On August 25, 1991, a Finnish computer science student named Linus Torvalds announced a new project. “I’m doing a (free) operating system,” he wrote on an Internet messaging system, insisting this would just be a hobby.
But it became something bigger. Much bigger. Today, that open source operating system—Linux—is one of the most important pieces of computer software in the world. Chances are, you use it every day. Linux runs every Android phone and tablet on Earth. And even if you’re on an iPhone or a Mac or a Windows machine, Linux is working behind the scenes, across the Internet, serving up most of the webpages you view and powering most of the apps you use. Facebook, Google, Pinterest, Wikipedia—it’s all running on Linux.
Plus, Linux is now finding its way onto televisions, thermostats, and even cars. As software creeps into practically every aspect of our lives, so does the OS designed by Linus Torvalds.
But Linus shouldn’t get all the credit. The roots of this OS stretch back much further than 25 years, all the way back to the creation of Unix at AT&T’s Bell Labs in 1969. For decades, Unix was the standard operating system for commercial computing, but there was a catch. It was owned by AT&T, and it only ran on high-end equipment. Geeks wanted something they could tinker with on their personal computers.
In 1984, Richard Stallman started working on GNU, a Unix-clone that stands, paradoxically, for “GNU’s not Unix.” By 1991, Stallman and company had successfully rewritten most of Unix, but they were missing one crucial component: the kernel, which is the fundamental core of an operating system—the part that talks to the hardware and translates the basic input from your keyboard, mouse, and touchscreen into something the software can understand. So Torvalds decided to create a kernel.
Soon, other developers were using the Linux kernel in combination with GNU and a wide variety of other tools in cobbling together their own operating systems. Many people still insist on calling these operating systems “GNU/Linux distributions.” But it’s the kernel that powers Android and so many other newer pieces of software.
The rise of Linux mirrors the rise of the web, which just happens to have started around the same time. It’s hard to pin down exactly how popular Linux is on the web, but according to a study by W3Techs, Unix and Unix-like operating systems power about 67 percent of all web servers. At least half of those run Linux—and probably the vast majority.
Even Microsoft, once the sworn enemy of Linux, has embraced this open source OS. In 2012, the company announced that it would let companies run Linux on its cloud computing service, Microsoft Azure. About one third of Azure instances are now running Linux instead of Windows. And Microsoft itself is using Linux for some of the networking tech behind the scenes of Azure. In fact, Linux is so crucial to web development that Microsoft partnered with Linux vendor Canonical to make it easier for programmers to build Linux applications on their Windows laptops.
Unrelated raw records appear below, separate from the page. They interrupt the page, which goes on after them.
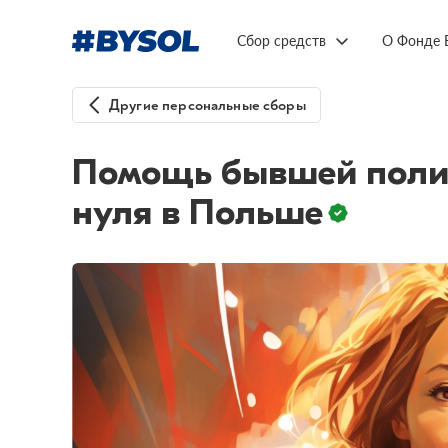
Сбор средств
О Фонде 
Другие персональные сборы
Помощь бывшей полит
нуля в Польше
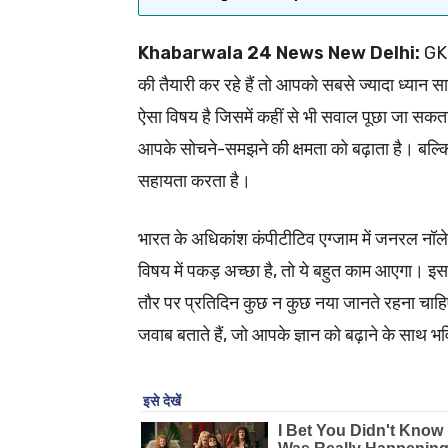
Khabarwala 24 News New Delhi:
GK 
की तैयारी कर रहे हैं तो आपको सबसे ज्यादा ध्यान स
ऐसा विषय है जिसमें कहीं से भी सवाल पूछा जा सकता
आपके सोचने-समझने की क्षमता को बढ़ाता है। बल्कि,
सहायता करता है।
भारत के अधिकांश कंपीटीटिव एग्जाम में जनरल नॉलेज 
विषय में पकड़ अच्छा है, तो ये बहुत काम आएगा। इसल
तौर पर प्रतिदिन कुछ न कुछ नया जानते रहना 
जवाब बताते हैं, जो आपके ज्ञान को बढ़ाने के साथ भ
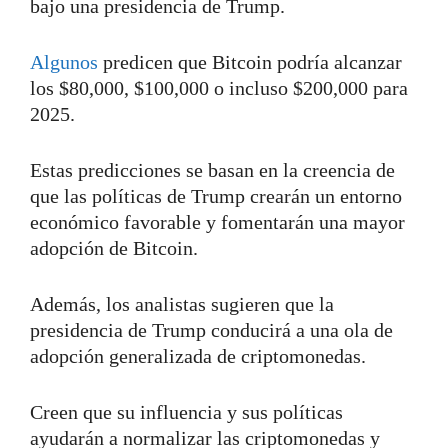
bajo una presidencia de Trump.
Algunos
predicen que Bitcoin podría alcanzar
los $80,000, $100,000 o incluso $200,000 para
2025.
Estas predicciones se basan en la creencia de
que las políticas de Trump crearán un entorno
económico favorable y fomentarán una mayor
adopción de Bitcoin.
Además, los analistas sugieren que la
presidencia de Trump conducirá a una ola de
adopción generalizada de criptomonedas.
Creen que su influencia y sus políticas
ayudarán a normalizar las criptomonedas y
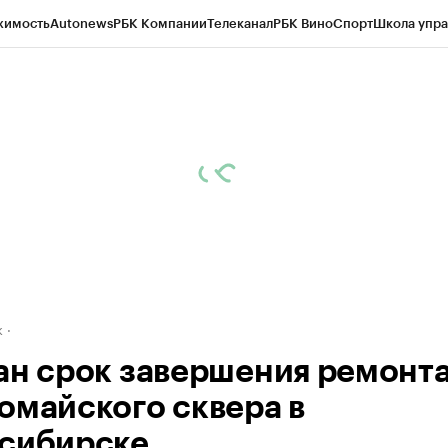
жимость
Autonews
РБК Компании
Телеканал
РБК Вино
Спорт
Школа упра
д
Стиль
Крипто
РБК Бизнес-среда
Дискуссионный клуб
Исследования
К
рагентов
Политика
Экономика
Бизнес
Технологии и медиа
Финансы
Рын
к
ан срок завершения ремонт
омайского сквера в
сибирске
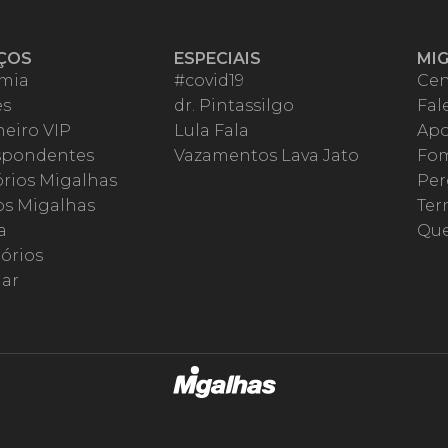
ÇOS
ESPECIAIS
MI
mia
#covid19
Cen
es
dr. Pintassilgo
Fal
eiro VIP
Lula Fala
Apo
spondentes
Vazamentos Lava Jato
Fom
órios Migalhas
Per
os Migalhas
Ter
a
Qu
órios
ar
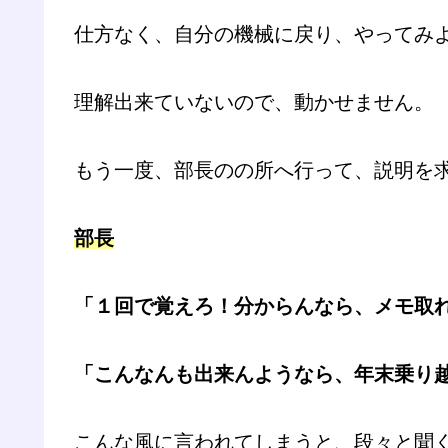
仕方なく、自分の機械に戻り、やってみ
理解出来ていないので、動かせません。
もう一度、部長のの所へ行って、説明を
部長
「１回で覚えろ！分からんなら、メモ取
「こんなんも出来んようなら、年末乗り
こんな風に言われてしまうと、段々と聞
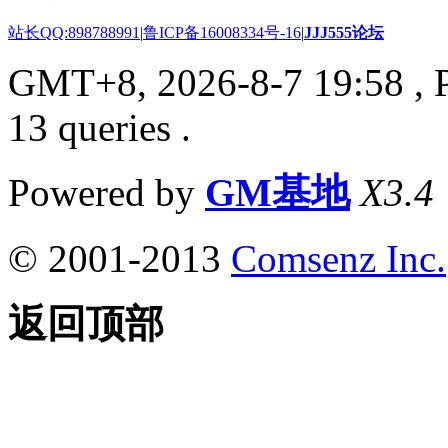
站长QQ:898788991
|
鲁ICP备16008334号-16
|
JJJ555论坛
GMT+8, 2026-8-7 19:58
, 
13 queries .
Powered by
GM基地
X3.4
© 2001-2013
Comsenz Inc.
返回顶部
There are a few reasons for all this. The most obvious is that while Windows Server licenses cost money, most versions of Linux are free to download and use even for commercial purposes. Beyond that, Linux is open source, which means anyone can freely modify and redistribute its source code, tweaking it to better serve their own purposes.
As the web grew, developers tweaked Linux to meet their needs and released new Linux-based operating systems that bundles all their favorite web technologies together. Important technologies like the Apache web server, MySQL database, and the Perl programming language became staples of every major Linux distribution.
But Linux also got lucky. It wasn’t the only free operating system of the 1990s, but a legal battle between AT&T and a company called Berkeley Software Design slowed the growth of some of Linux’s major competitors.
The Great Beyond
For years, Linux remained in the background, quietly powering web servers for the world’s largest companies, but never finding much success on personal devices. That changed in 2008, when Google released Android and it first found its way onto phones. Android can’t run Linux desktop applications that haven’t been translated to Google’s platform, but Android’s success has been a huge boon for Linux and the open source community by finally providing that open source software could work in consumer applications.
Android now dominates the smartphone market. According to industry research firm Gartner, the operating system accounted for about 84 percent of the market during the first quarter of 2016. But Linux’s reach now extends so much further than smartphones. You can already find Linux in smart TVs from companies like Samsung and LG, Nest thermostats, Amazon’s Kindle e-readers, and drones from companies like 3DR.
Those huge displays in Tesla cars are powered by Linux, and many car companies—including Toyota, Honda, and Ford—sponsor the Automotive Grade Linux project, which is dedicated to building software for connected cars. And when self-driving cars finally hit the road, you can bet they’ll be powered by Linux.
Companies turn to Linux today when they want to build new technology for the same reason that web developers turned to the operating system in the 1990s: they can customize it to meet their needs, and then share (or sell) the results without having to get permission. And it’s all because a Finnish student decided to share his work with the world. Not bad for a hobby project.